Ideally, T cells, which are among the main actors in the immune system, will from now on not only recognize the infected tumor cells but also the cancer cells that have not yet been infected by the virus and destroy them. The immune system is practically restarted and programmed against the tumor. Doctors also speak of heating an immunologically "cold" tumor. "The immune-stimulating effect is one of the most important effects of virotherapy," says Unchtes, "and it works in principle in all types of tumors."

In fact, immune cells are usually able to recognize and destroy abnormal cells in the body.

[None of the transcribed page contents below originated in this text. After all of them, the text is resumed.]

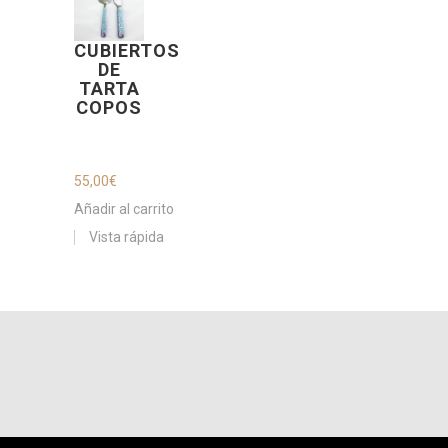
CUBIERTOS
DE
TARTA
COPOS
55,00
€
Añadir al carrito
Vista rápida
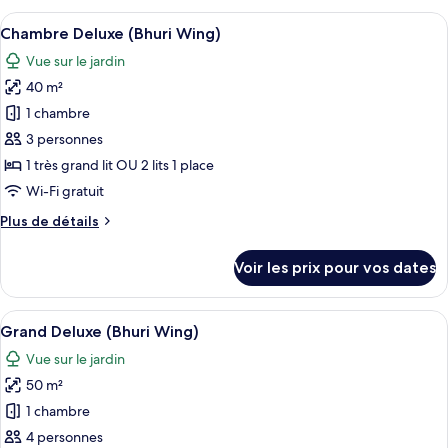
(Thani
type
Afficher
Une chambre d’hôtel avec un grand lit
Wing)
8
de
Chambre Deluxe (Bhuri Wing)
toutes
chambre
Vue sur le jardin
Junior
les
Suite
40 m²
photos
Oceanfront
pour
1 chambre
(Thani
ce
Wing)
3 personnes
type
1 très grand lit OU 2 lits 1 place
de
Wi-Fi gratuit
chambre :
Plus
Plus de détails
Chambre
de
Deluxe
détails
Voir les prix pour vos dates
(Bhuri
sur
le
Wing)
type
Afficher
Une chambre d’hôtel avec un grand lit,
6
de
Grand Deluxe (Bhuri Wing)
toutes
chambre
Vue sur le jardin
Chambre
les
Deluxe
50 m²
photos
(Bhuri
pour
1 chambre
Wing)
ce
4 personnes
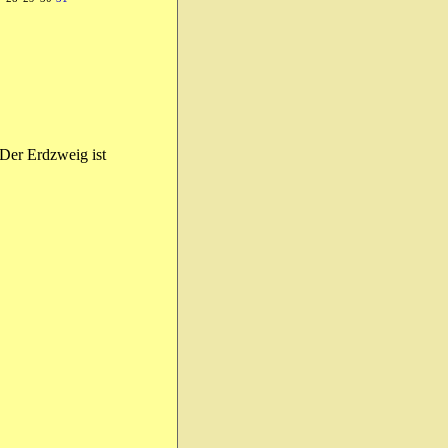
 Der Erdzweig ist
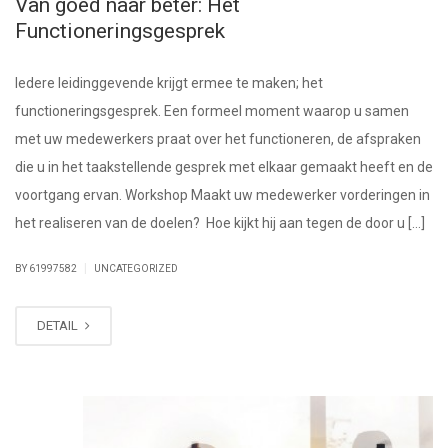
Van goed naar beter: Het
Functioneringsgesprek
Iedere leidinggevende krijgt ermee te maken; het
functioneringsgesprek. Een formeel moment waarop u samen
met uw medewerkers praat over het functioneren, de afspraken
die u in het taakstellende gesprek met elkaar gemaakt heeft en de
voortgang ervan. Workshop Maakt uw medewerker vorderingen in
het realiseren van de doelen? Hoe kijkt hij aan tegen de door u […]
|
BY 61997582
UNCATEGORIZED
DETAIL
AUG
08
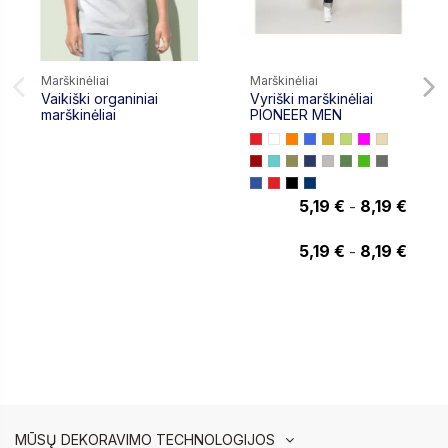
Marškinėliai
Marškinėliai
Vaikiški organiniai
Vyriški marškinėliai
marškinėliai
PIONEER MEN
5,19 €
8,19 €
-
5,97 €
5,19 €
8,19 €
-
MŪSŲ DEKORAVIMO TECHNOLOGIJOS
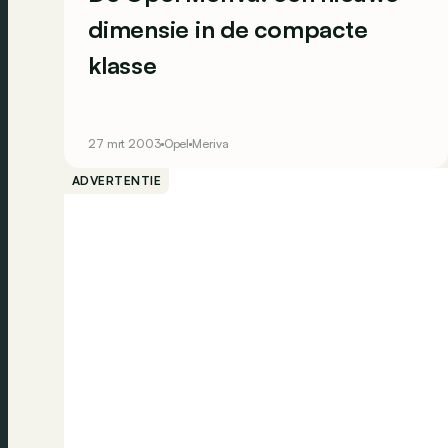
dimensie in de compacte
klasse
27 mrt 2003
Opel
Meriva
ADVERTENTIE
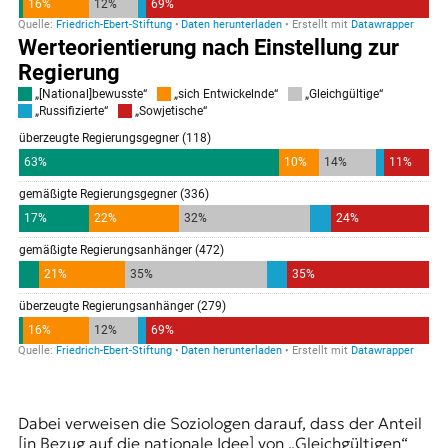
Dabei verweisen die Soziologen darauf, dass der Anteil
[in Bezug auf die nationale Idee] von „Gleichgültigen“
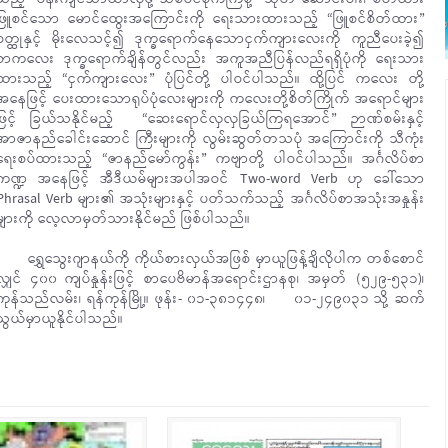
ဖြူစင်သော မောင်ထွေးအကြောင်းကို ရေးသားထားသည့် “ဖြူစင်စိတ်ထား”
ဝတ္ထုနှင့် မိုးလေသင့်၍ ဒုက္ခရောက်နေသောငှက်ကျားလေးကို ကူညီပေးခဲ့၍
စာကလေး ဒုက္ခရောက်ချိန်တွင်လည်း အကူအညီပြန်လည်ရရှိပုံကို ရေးသား
ထားသည့် “ငှက်ကျားလေး” ပုံပြင်တို့ ပါဝင်ပါသည်။ ထို့ပြင် ကလေး တို့
အနေဖြင့် ပေးထားသောရုပ်ပုံလေးများကို ကလေးတို့စိတ်ကြိုက် အရောင်များ
ဖြင့် ခြယ်သနိုင်မည့် “ဆေးရောင်လှလှခြယ်ကြရအောင်” ဉာဏ်စမ်းနှင့်
အာဇာနည်ခေါင်းဆောင် ကြီးများကို လွမ်းဆွတ်တသပုံ အကြောင်းကို သီကုံး
ရေးစပ်ထားသည့် “ဇာနည်မော်ကွန်း” ကဗျာတို့ ပါဝင်ပါသည်။ အင်္ဂလိပ်စာ
ကဏ္ဍ အနေဖြင့် အီဒီယမ်များအပါအဝင် Two-word Verb ဟု ခေါ်သော
Phrasal Verb များ၏ အသုံးများနှင့် ပတ်သက်သည့် အင်္ဂလိပ်စာအသုံးအနှုန်း
များကို လေ့လာမှတ်သားနိုင်မည် ဖြစ်ပါသည်။
ရွှေသွေးဂျာနယ်ကို ကိုယ်စားလှယ်အဖြစ် မှာယူဖြန့်ချိလိုပါက တစ်စောင်
လျှင် ၄၀၀ ကျပ်နှုန်းဖြင့် စာပေဗိမာန်အရောင်းဌာနစု၊ အမှတ် (၅၂၉-၅၃၁)၊
ကုန်သည်လမ်း၊ ရန်ကုန်မြို့။ ဖုန်း- ၀၁-၃၈၁၄၄၈၊ ၀၁-၂၄၉၀၃၁ သို့ ဆက်
သွယ်မှာယူနိုင်ပါသည်။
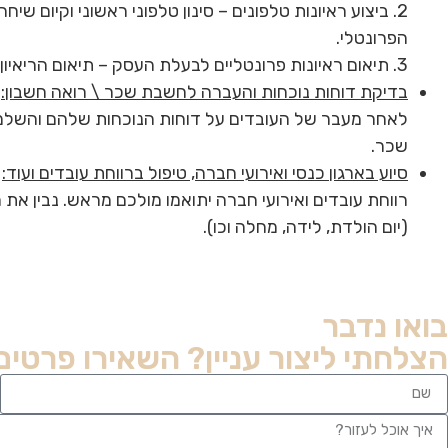
2. ביצוע ראיונות טלפונים – סינון טלפוני ראשוני וקי
הפרונטלי.
3. תיאום ראיונות פרונטליים לבעלת העסק – תיאום הריאיון, הכנסה ליומן ושליחת זימון. יום לפי קיום הריאיון אוודא הגעה ואדאג להעביר לכם את החומרים הדרושים.
בדיקת דוחות נוכחות והעברה לחשבת שכר \ רואה חשבון:
לאחר מעבר של העובדים על דוחות הנוכחות שלהם והשלמת 
שכר.
סיוע בארגון כנסי ואירועי חברה, טיפול ברווחת עובדים ועוד:
רווחת עובדים ואירועי חברה יתואמו מולכם מראש. נבין את הח
(יום הולדת, לידה, מחלה וכו).
בואו נדבר
הצלחתי ליצור עניין? השאירו פרטים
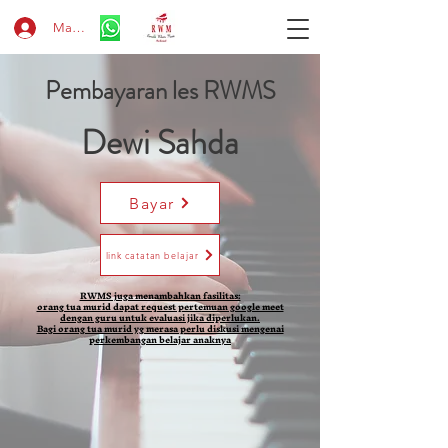
Masuk
Pembayaran les RWMS
Dewi Sahda
Bayar
link catatan belajar
RWMS juga menambahkan fasilitas:
orang tua murid dapat request pertemuan google meet
dengan guru untuk evaluasi jika diperlukan.
Bagi orang tua murid yg merasa perlu diskusi mengenai
perkembangan belajar anaknya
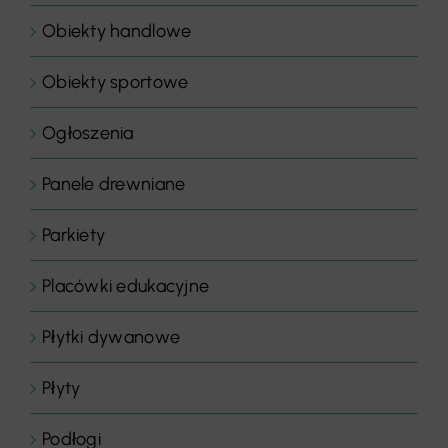
Obiekty handlowe
Obiekty sportowe
Ogłoszenia
Panele drewniane
Parkiety
Placówki edukacyjne
Płytki dywanowe
Płyty
Podłogi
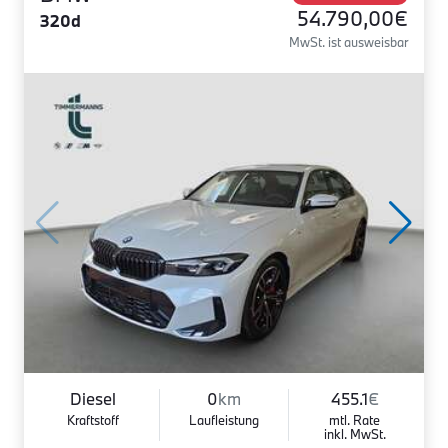
54.790,00€
320d
MwSt. ist ausweisbar
Diesel
0
km
455.1
€
Kraftstoff
Laufleistung
mtl. Rate
inkl. MwSt.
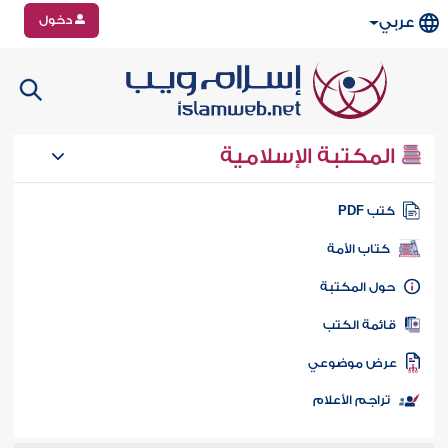
دخول
عربي
المكتبة الإسلامية
تب PDF
كتاب الأمة
ول المكتبة
ائمة الكتب
رض موضوعي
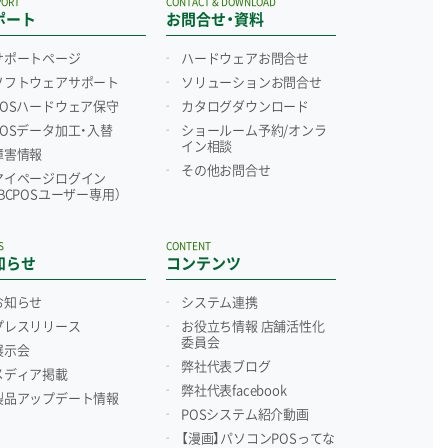
PORT
CONTACT & DOWNLOAD
ポート
お問合せ・資料
サポートページ
ハードウェアお問合せ
ソフトウェアサポート
ソリューションお問合せ
POSハードウェア保守
カタログダウンロード
POSデータ加工・入替
ショールーム予約/
オンラ
イン相談
障害情報
その他お問合せ
マイページログイン
（BCPOSユーザー専用）
S
CONTENT
知らせ
コンテンツ
お知らせ
システム連携
プレスリリース
お役立ち情報 店舗活性化
委員会
展示会
弊社代表ブログ
メディア掲載
弊社代表facebook
製品アップデート情報
POSシステム紹介動画
【漫画】パソコンPOSってな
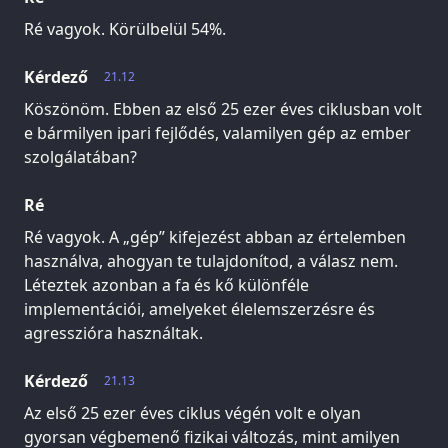
Ré vagyok. Körülbelül 54%.
Kérdező
21.12
Köszönöm. Ebben az első 25 ezer éves ciklusban volt
e bármilyen ipari fejlődés, valamilyen gép az ember
szolgálatában?
Ré
Ré vagyok. A „gép” kifejezést abban az értelemben
használva, ahogyan te tulajdonítod, a válasz nem.
Léteztek azonban a fa és kő különféle
implementációi, amelyeket élelemszerzésre és
agresszióra használtak.
Kérdező
21.13
Az első 25 ezer éves ciklus végén volt e olyan
gyorsan végbemenő fizikai változás, mint amilyen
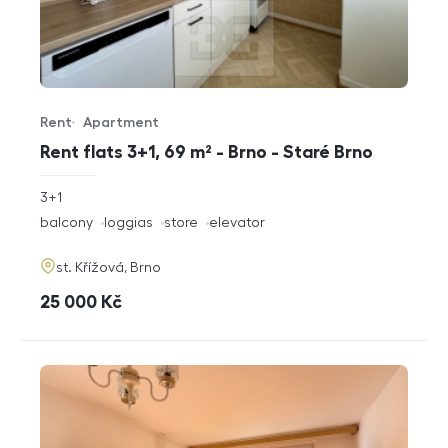
Rent
Apartment
Offer type
Property type
Rent flats 3+1, 69 m² - Brno - Staré Brno
rozměry
3+1
disposition
funkce
balcony
loggias
store
elevator
adresa
st. Křížová, Brno
cena
25 000
Kč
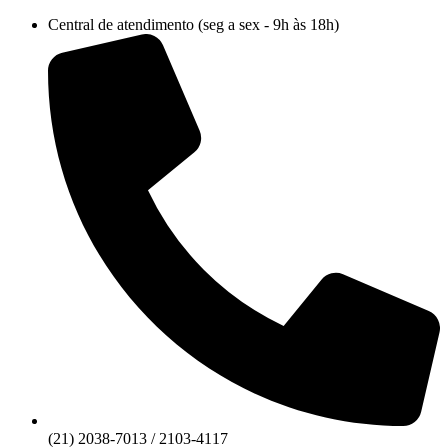
Ir
Central de atendimento (seg a sex - 9h às 18h)
para
o
conteúdo
(21) 2038-7013 / 2103-4117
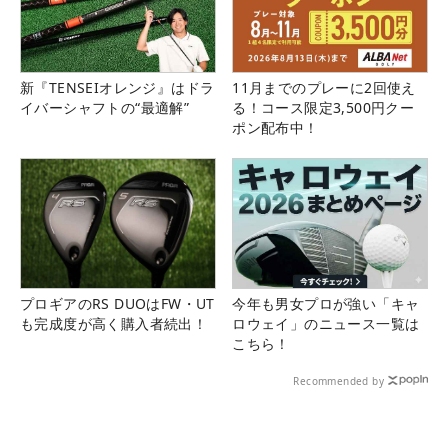
新『TENSEIオレンジ』はドラ
11月までのプレーに2回使え
イバーシャフトの“最適解”
る！コース限定3,500円クー
ポン配布中！
プロギアのRS DUOはFW・UT
今年も男女プロが強い「キャ
も完成度が高く購入者続出！
ロウェイ」のニュース一覧は
こちら！
Recommended by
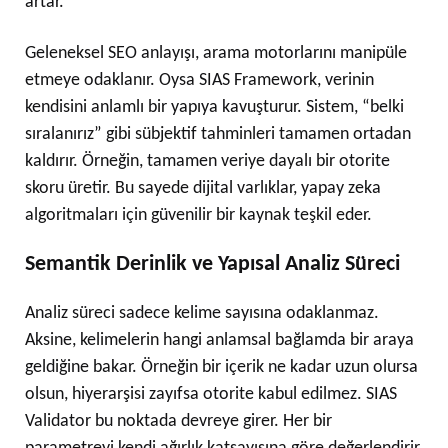
artar.
Geleneksel SEO anlayışı, arama motorlarını manipüle
etmeye odaklanır. Oysa SIAS Framework, verinin
kendisini anlamlı bir yapıya kavuşturur. Sistem, “belki
sıralanırız” gibi sübjektif tahminleri tamamen ortadan
kaldırır. Örneğin, tamamen veriye dayalı bir otorite
skoru üretir. Bu sayede dijital varlıklar, yapay zeka
algoritmaları için güvenilir bir kaynak teşkil eder.
Semantik Derinlik ve Yapısal Analiz Süreci
Analiz süreci sadece kelime sayısına odaklanmaz.
Aksine, kelimelerin hangi anlamsal bağlamda bir araya
geldiğine bakar. Örneğin bir içerik ne kadar uzun olursa
olsun, hiyerarşisi zayıfsa otorite kabul edilmez. SIAS
Validator bu noktada devreye girer. Her bir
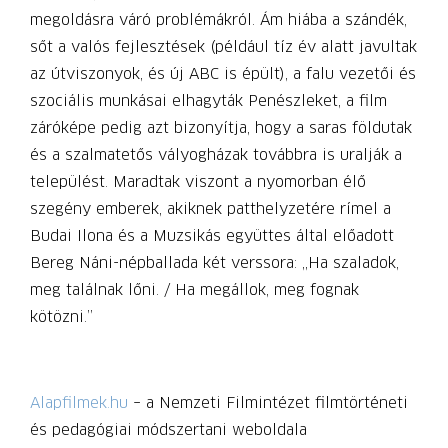
megoldásra váró problémákról. Ám hiába a szándék,
sőt a valós fejlesztések (például tíz év alatt javultak
az útviszonyok, és új ABC is épült), a falu vezetői és
szociális munkásai elhagyták Penészleket, a film
záróképe pedig azt bizonyítja, hogy a saras földutak
és a szalmatetős vályogházak továbbra is uralják a
települést. Maradtak viszont a nyomorban élő
szegény emberek, akiknek patthelyzetére rímel a
Budai Ilona és a Muzsikás együttes által előadott
Bereg Náni-népballada két verssora: „Ha szaladok,
meg találnak lőni. / Ha megállok, meg fognak
kötözni.”
Alapfilmek.hu
– a Nemzeti Filmintézet filmtörténeti
és pedagógiai módszertani weboldala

"We are constantly developing tumor cells, you and I and also infants and children," explains Lauer.

However, over time and by chance, some tumor cells develop properties that enable them to escape the immune system.

“They move into the Darknet, so to speak, and can no longer be tracked down,” says Lauer.

Cancer Cell Destroyer

However, tumor cells become vulnerable to this: they are almost defenseless against viruses. Healthy cells trigger an alarm when they are attacked by viruses: They release interferons, messenger substances that shake up the immune system and ultimately ensure that the viruses are kept in check. “Cancer cells have a defective interferon system. Otherwise they would attract the attention of the immune system and end up in the cell cemetery, ”says Lauer. Viruses can therefore multiply almost unhindered in cancer cells.

The idea of ​​using viruses in the fight against cancer is not new.

More than a hundred years ago, doctors observed that canker sores sometimes disappeared as if by magic after a virus infection.

However, the first studies on cancer patients in the middle of the 20th century failed because of dangerous side effects.

At the end of the 20th century, genetic engineering opened up new possibilities.

Researchers today switch off viral genes, insert others and thus change the properties of viruses in a targeted manner.

Oncolytic viruses should, if possible, only attack cancer cells and spare healthy cells.

Some can do this naturally because they bind particularly well to certain receptors that are found in increased numbers in cancer cells.